Jonathan Hunter, chairman of the Pinsker Centre, a think-tank that advocates for open debate on university campuses, said: “As a student organisation, the NUS ought to represent the rights of all students to the best of their ability.

“It is disappointing that they instead choose to vouch for radical activists who routinely perpetuate antisemitic tropes.”

The declaration by the union comes after the Community Security Trust revealed last week that incidents of antisemitism on campus rose three-fold in 2021 to 128 cases.

Writing for the, former Labour MP Joan Ryan, executive director of Elnet UK, which works to strengthen UK and Israel relations, said: “Next month’s annual Israel Apartheid Week has stifled debate about the complex causes of this tragic conflict and led to an atmosphere of fear and intimidation.”

She added that the “apartheid smear” that originated with the BDS movement that had “done nothing to further the cause of peace, co-existence and reconciliation in the Middle East”.

An NUS spokesman said: “Israeli Apartheid Week is a tactic chosen by Palestinian people to peacefully fight their own oppression.

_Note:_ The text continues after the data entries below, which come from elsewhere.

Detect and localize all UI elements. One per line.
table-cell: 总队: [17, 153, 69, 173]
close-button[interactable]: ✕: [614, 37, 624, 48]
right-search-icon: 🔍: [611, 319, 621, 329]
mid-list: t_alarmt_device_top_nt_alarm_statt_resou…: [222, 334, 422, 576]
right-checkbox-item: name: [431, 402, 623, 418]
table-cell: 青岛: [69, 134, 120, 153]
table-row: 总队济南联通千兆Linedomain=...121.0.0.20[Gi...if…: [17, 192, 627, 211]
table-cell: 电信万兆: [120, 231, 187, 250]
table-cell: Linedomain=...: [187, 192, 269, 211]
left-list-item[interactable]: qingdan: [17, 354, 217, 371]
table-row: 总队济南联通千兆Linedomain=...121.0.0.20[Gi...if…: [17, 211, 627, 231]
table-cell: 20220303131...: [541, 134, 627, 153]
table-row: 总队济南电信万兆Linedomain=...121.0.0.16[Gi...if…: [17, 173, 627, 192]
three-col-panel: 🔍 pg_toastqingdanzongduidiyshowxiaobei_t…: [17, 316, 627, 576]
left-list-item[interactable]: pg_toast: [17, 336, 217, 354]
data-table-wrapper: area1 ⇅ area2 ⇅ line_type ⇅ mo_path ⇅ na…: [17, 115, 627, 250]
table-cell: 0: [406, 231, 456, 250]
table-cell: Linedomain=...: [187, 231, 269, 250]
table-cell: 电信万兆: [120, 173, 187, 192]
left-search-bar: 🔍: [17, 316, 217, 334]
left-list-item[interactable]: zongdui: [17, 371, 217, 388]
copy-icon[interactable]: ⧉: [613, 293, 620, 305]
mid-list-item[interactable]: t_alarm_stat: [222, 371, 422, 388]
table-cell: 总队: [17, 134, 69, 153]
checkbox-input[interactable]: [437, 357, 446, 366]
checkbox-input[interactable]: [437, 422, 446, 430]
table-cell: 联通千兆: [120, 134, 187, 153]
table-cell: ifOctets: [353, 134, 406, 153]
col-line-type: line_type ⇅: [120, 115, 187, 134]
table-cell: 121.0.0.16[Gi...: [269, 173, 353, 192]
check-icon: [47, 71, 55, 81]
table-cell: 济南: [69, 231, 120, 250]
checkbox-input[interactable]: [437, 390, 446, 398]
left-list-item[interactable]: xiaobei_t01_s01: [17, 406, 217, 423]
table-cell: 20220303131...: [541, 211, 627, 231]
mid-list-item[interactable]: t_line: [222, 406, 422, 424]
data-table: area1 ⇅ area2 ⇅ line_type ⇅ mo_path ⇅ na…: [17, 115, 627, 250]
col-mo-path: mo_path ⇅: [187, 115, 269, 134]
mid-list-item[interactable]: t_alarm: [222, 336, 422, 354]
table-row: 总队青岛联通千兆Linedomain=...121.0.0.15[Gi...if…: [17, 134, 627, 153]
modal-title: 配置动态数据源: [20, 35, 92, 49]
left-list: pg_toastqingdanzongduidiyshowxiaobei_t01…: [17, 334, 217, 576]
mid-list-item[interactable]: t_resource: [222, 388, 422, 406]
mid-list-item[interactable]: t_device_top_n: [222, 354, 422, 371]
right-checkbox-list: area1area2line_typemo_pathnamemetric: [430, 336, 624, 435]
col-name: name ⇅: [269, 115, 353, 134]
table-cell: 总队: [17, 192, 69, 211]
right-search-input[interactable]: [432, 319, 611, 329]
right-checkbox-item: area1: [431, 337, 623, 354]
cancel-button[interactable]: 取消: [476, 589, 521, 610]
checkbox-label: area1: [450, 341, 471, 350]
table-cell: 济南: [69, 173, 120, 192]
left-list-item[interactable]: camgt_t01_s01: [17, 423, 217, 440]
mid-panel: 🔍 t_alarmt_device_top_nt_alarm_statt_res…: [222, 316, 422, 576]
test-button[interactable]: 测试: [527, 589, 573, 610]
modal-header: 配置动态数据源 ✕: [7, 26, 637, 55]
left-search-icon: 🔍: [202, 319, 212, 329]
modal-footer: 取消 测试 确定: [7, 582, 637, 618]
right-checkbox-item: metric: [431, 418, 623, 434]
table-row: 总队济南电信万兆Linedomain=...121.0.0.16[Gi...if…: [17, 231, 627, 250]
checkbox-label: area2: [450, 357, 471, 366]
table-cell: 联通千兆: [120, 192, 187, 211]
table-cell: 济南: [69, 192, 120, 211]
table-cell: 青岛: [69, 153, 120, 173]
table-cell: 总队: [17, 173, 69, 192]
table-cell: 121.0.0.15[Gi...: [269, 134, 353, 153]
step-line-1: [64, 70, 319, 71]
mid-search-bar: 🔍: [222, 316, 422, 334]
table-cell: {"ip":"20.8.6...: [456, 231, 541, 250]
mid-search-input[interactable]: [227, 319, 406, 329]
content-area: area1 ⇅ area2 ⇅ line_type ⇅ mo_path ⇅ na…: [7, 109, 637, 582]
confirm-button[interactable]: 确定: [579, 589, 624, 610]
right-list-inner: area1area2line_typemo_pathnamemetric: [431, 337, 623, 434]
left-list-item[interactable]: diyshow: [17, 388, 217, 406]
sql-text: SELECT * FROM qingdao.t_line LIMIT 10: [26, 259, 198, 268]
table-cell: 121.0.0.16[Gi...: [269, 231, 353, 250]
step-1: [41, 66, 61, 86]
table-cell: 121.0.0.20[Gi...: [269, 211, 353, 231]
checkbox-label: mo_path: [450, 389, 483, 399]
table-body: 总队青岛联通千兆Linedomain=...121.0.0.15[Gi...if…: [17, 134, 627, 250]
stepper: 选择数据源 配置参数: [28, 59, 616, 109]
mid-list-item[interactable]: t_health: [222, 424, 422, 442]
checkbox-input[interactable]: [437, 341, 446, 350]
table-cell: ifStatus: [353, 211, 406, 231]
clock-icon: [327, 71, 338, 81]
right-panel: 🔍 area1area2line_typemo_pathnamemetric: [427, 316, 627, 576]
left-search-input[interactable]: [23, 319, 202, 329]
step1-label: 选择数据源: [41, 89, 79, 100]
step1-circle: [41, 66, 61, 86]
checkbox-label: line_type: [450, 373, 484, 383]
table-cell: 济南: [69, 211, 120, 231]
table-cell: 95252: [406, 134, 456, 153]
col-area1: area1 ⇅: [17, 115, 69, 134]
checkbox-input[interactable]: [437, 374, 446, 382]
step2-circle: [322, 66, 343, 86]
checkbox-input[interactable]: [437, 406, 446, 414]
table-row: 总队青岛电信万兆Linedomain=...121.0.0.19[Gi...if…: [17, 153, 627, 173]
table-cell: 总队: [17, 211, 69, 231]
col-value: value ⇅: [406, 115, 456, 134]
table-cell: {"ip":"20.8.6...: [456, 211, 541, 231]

“NUS is supportive of student activists that choose to stand in solidarity with them in that spirit.”

In 2017, the University of Central Lancashire blocked an IAW event from taking place on campus as a breach of IHRA — the internationally recognised definition of Jew-hate.

The event was a panel discussion that included anti-Israel activist Ben White who once said he could “understand” why people were antisemites.

In 2018, former universities minister Jo Johnson wrote to all vice chancellors to remind them of their duties in respect to IHRA ahead of IAW.

Last month, Education Secretary Nadhim Zahawi warned universities that adoption of the International Holocaust Remembrance Alliance definition of antisemitism (IHRA) had to be more than a “tick-box exercise”.

IAW, now held in 55 countries, started at a university in Toronto in 2005, The series of events has led to Jewish students in the UK being subjected to abuse, intimidation and threats, as well as campus demonstrations and even mock Israeli checkpoints being erected.

But while a spokesman for Universities UK said it was important that campus was a “safe space”, he said it was up to individual universities to determine their policy on IAW.

He added: “Harassment and hate have no place on campus and should not be tolerated.”

The row follows Amnesty International’s report this month that also smeared Israel as an “apartheid state”.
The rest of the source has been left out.